A incidere profondamente sulla capacità di risposta del sistema, però, è un problema annoso e amministrativo: la mancanza di medici di medicina generale sul territorio. Secondo i dati forniti dall’Ordine, sarebbero circa centocinquantamila i pazienti napoletani attualmente privi di un assegnatario, un vuoto che di fatto trasforma i dipartimenti di emergenza nell’unico presidio sanitario accessibile per migliaia di persone, anche per problemi di minore gravità. Zuccarelli ha denunciato, tra l’altro, che quattrocento assegnazioni di colleghi, concluse lo scorso dicembre, sono ancora bloccate da intoppi burocratici, impedendo così l’apertura di nuovi studi proprio in quelle aree periferiche e interne più sguarnite. Questa paralizia, che trattiene risorse umane pronte a operare, contribuisce a scaricare una pressione insostenibile sugli ospedali, costretti in alcuni casi a sospendere i ricoveri ordinari per far fronte all’emergenza.

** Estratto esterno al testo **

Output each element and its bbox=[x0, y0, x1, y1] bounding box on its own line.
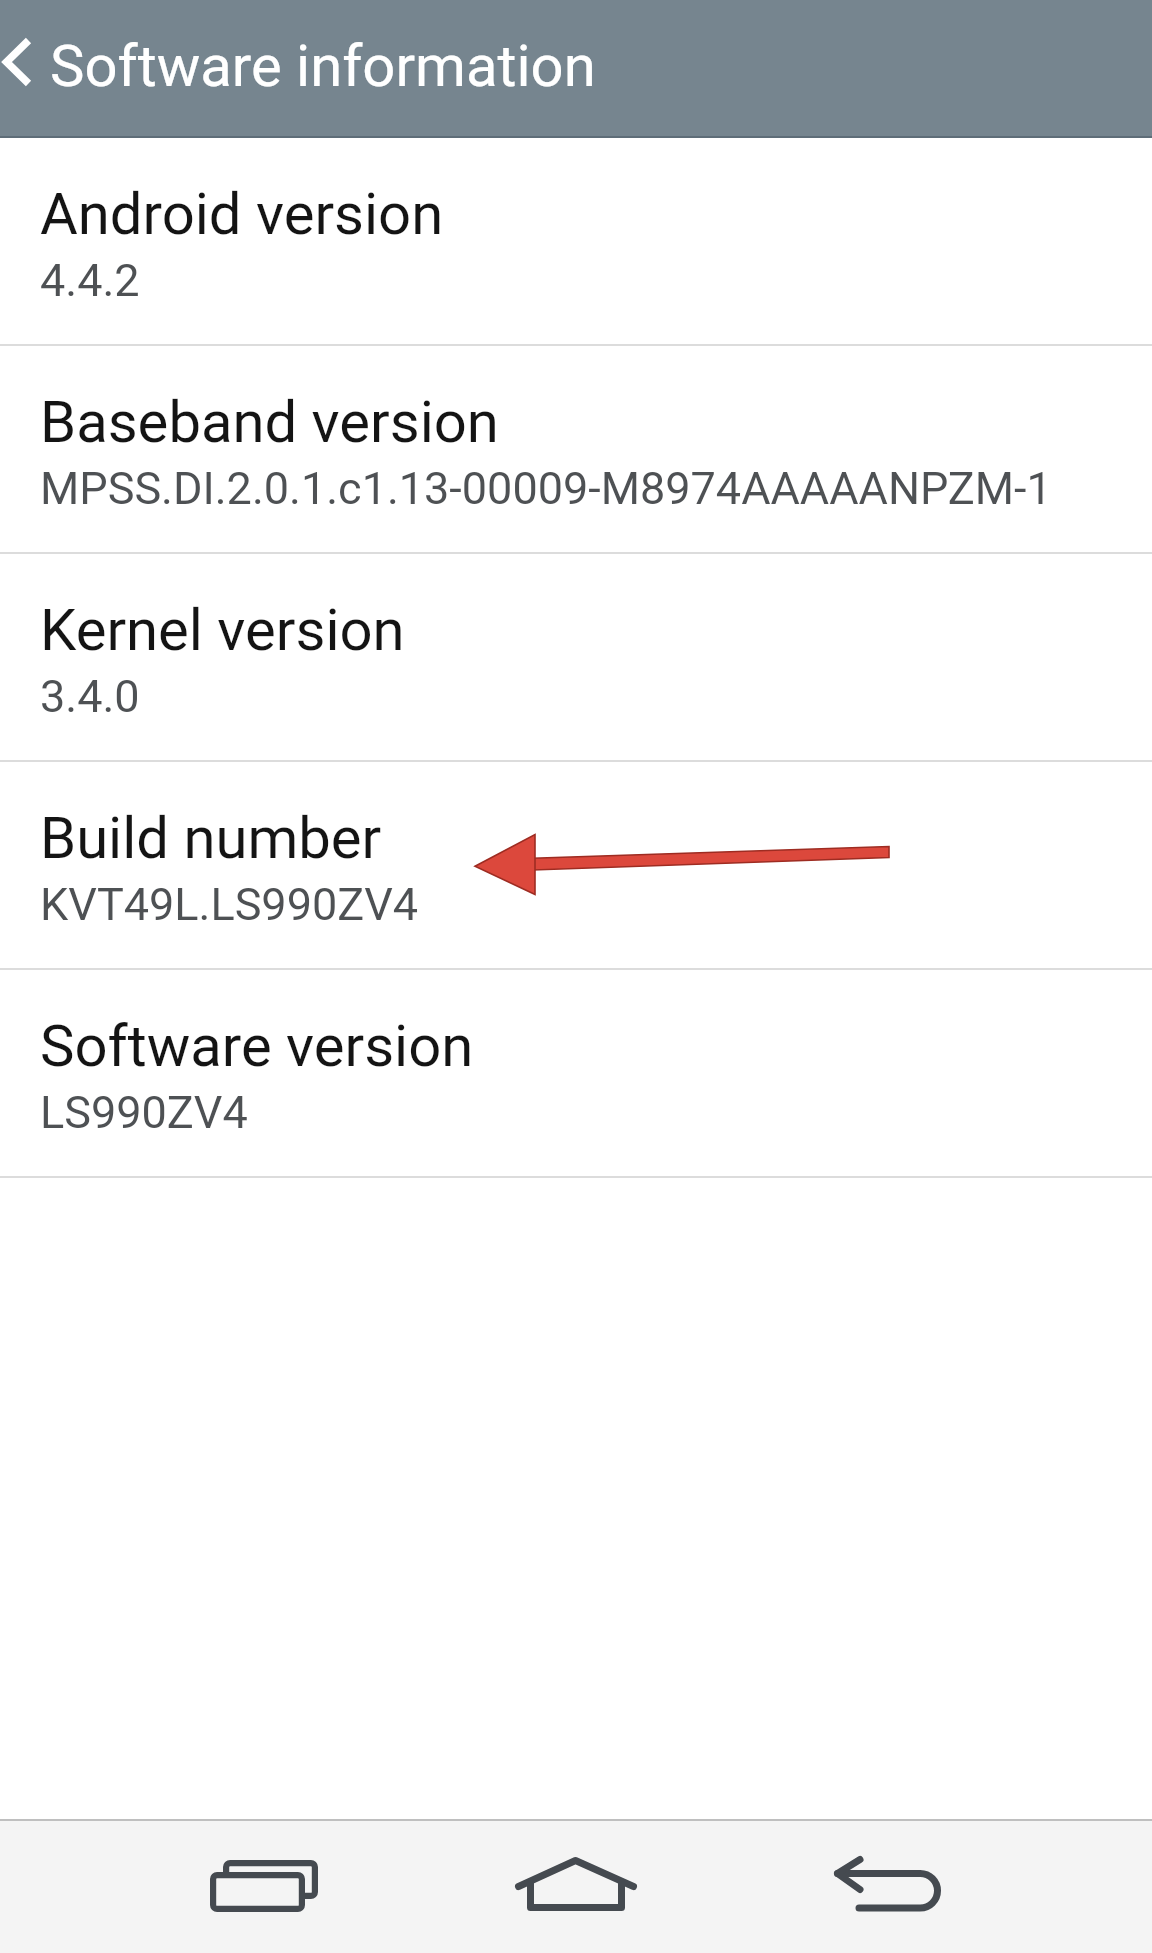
staticText: Software version bbox=[40, 1012, 474, 1080]
staticText: Android version bbox=[40, 180, 444, 248]
button[interactable]: Baseband version bbox=[0, 346, 1152, 554]
staticText: 3.4.0 bbox=[40, 670, 140, 723]
staticText: Kernel version bbox=[40, 596, 405, 664]
staticText: 4.4.2 bbox=[40, 254, 140, 307]
staticText: Build number bbox=[40, 804, 382, 872]
staticText: Software information bbox=[50, 32, 596, 100]
staticText: Baseband version bbox=[40, 388, 499, 456]
button[interactable]: Back bbox=[0, 0, 46, 138]
staticText: LS990ZV4 bbox=[40, 1086, 248, 1139]
staticText: MPSS.DI.2.0.1.c1.13-00009-M8974AAAAANPZM… bbox=[40, 462, 1052, 515]
staticText: KVT49L.LS990ZV4 bbox=[40, 878, 419, 931]
button[interactable]: Software version bbox=[0, 970, 1152, 1178]
button[interactable]: Kernel version bbox=[0, 554, 1152, 762]
button[interactable]: Build number bbox=[0, 762, 1152, 970]
button[interactable]: Home bbox=[456, 1821, 696, 1953]
button[interactable]: Android version bbox=[0, 138, 1152, 346]
button[interactable]: Back bbox=[767, 1821, 1007, 1953]
button[interactable]: Recent apps bbox=[144, 1821, 384, 1953]
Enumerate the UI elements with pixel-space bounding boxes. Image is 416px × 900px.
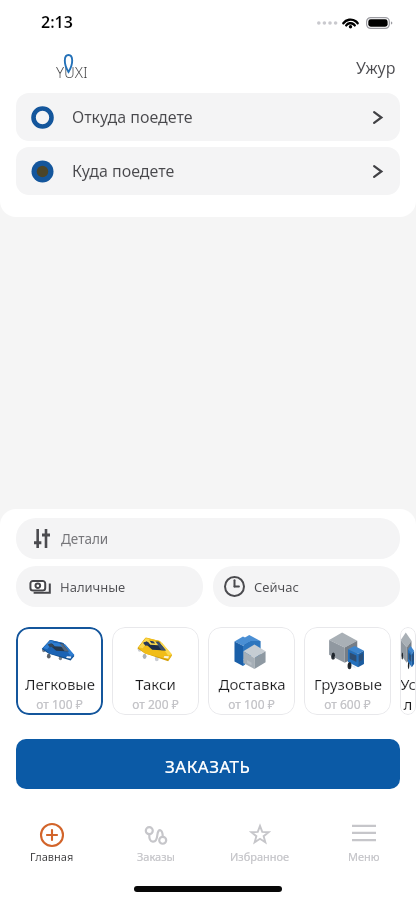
button[interactable]: Избранное [208, 814, 312, 867]
staticText: Такси [135, 674, 176, 694]
staticText: Главная [30, 849, 74, 864]
staticText: Избранное [230, 849, 290, 864]
staticText: от 100 ₽ [36, 696, 83, 712]
staticText: Легковые [25, 674, 95, 694]
staticText: от 100 ₽ [228, 696, 275, 712]
staticText: от 200 ₽ [132, 696, 179, 712]
button[interactable]: Меню [312, 814, 416, 867]
button[interactable]: Заказы [104, 814, 208, 867]
staticText: Заказы [137, 849, 175, 864]
staticText: Детали [61, 530, 109, 548]
staticText: Ужур [356, 57, 396, 79]
staticText: 2:13 [41, 11, 73, 33]
button[interactable]: ЗАКАЗАТЬ [16, 739, 400, 789]
staticText: Услуги [400, 674, 416, 715]
button[interactable]: Детали [16, 518, 400, 559]
button[interactable]: Ужур [356, 57, 396, 79]
button[interactable]: Наличные [16, 566, 203, 607]
button[interactable]: Грузовые [304, 627, 391, 715]
staticText: Доставка [218, 674, 286, 694]
staticText: YUXI [56, 62, 88, 82]
staticText: Меню [348, 849, 380, 864]
button[interactable]: Куда поедете [16, 147, 400, 195]
button[interactable]: Доставка [208, 627, 295, 715]
staticText: Сейчас [254, 578, 299, 596]
button[interactable]: Откуда поедете [16, 93, 400, 141]
staticText: Откуда поедете [72, 106, 193, 128]
staticText: Наличные [60, 578, 126, 596]
staticText: Грузовые [314, 674, 382, 694]
staticText: от 600 ₽ [324, 696, 371, 712]
button[interactable]: YUXI [56, 62, 88, 82]
staticText: ЗАКАЗАТЬ [165, 755, 251, 778]
button[interactable]: Сейчас [213, 566, 400, 607]
button[interactable]: Главная [0, 814, 104, 867]
button[interactable]: Легковые [16, 627, 103, 715]
button[interactable]: Такси [112, 627, 199, 715]
staticText: Куда поедете [72, 160, 175, 182]
button[interactable]: Услуги [400, 627, 416, 715]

Il circolo vizioso tra territorio e ospedale

La conseguenza diretta di questa duplice crisi, quella epidemiologica e quella organizzativa, è lo stremo in cui versano le grandi strutture ospedaliere campane, il cui personale è sottoposto a uno stress operativo continuo. L’intera rete regionale, del resto, risente del picco influenzale, con medici di famiglia e pediatri di base superati dagli eventi e incapaci di fungere da filtro. Quando il territorio non funziona, come sta avvenendo, il pronto soccorso smarrisce la sua originaria funzione di presidio per le urgenze acute, trasformandosi in un ambulatorio generalizzato; una deriva che, oltre a rallentare le cure per i casi più gravi, logora le strutture e i professionisti che vi lavorano, esponendoli a rischi e a un carico di lavoro eccessivo.

Le criticità di un sistema sotto pressione

La mancata capacità di rafforzare il ruolo della medicina di prossimità, dunque, appare come il nodo centrale da sciogliere per evitare che simili scenari si ripetano ciclicamente. La burocrazia che blocca le assunzioni, gli sguarnimenti nelle zone più difficili, l’impossibilità per i cittadini di avere un riferimento sanitario stabile: sono questi i fattori che, uniti a una stagione influenzale particolarmente aggressiva, hanno creato le condizioni per l’attuale stato d’assedio. Senza un intervento risoluto sul fronte del personale e dell’organizzazione del territorio, il rischio concreto è che i pronto soccorso restino l’unica porta di accesso al servizio sanitario, con tutto ciò che ne consegue in termini di qualità delle cure, tempi di attesa e sicurezza per i pazienti.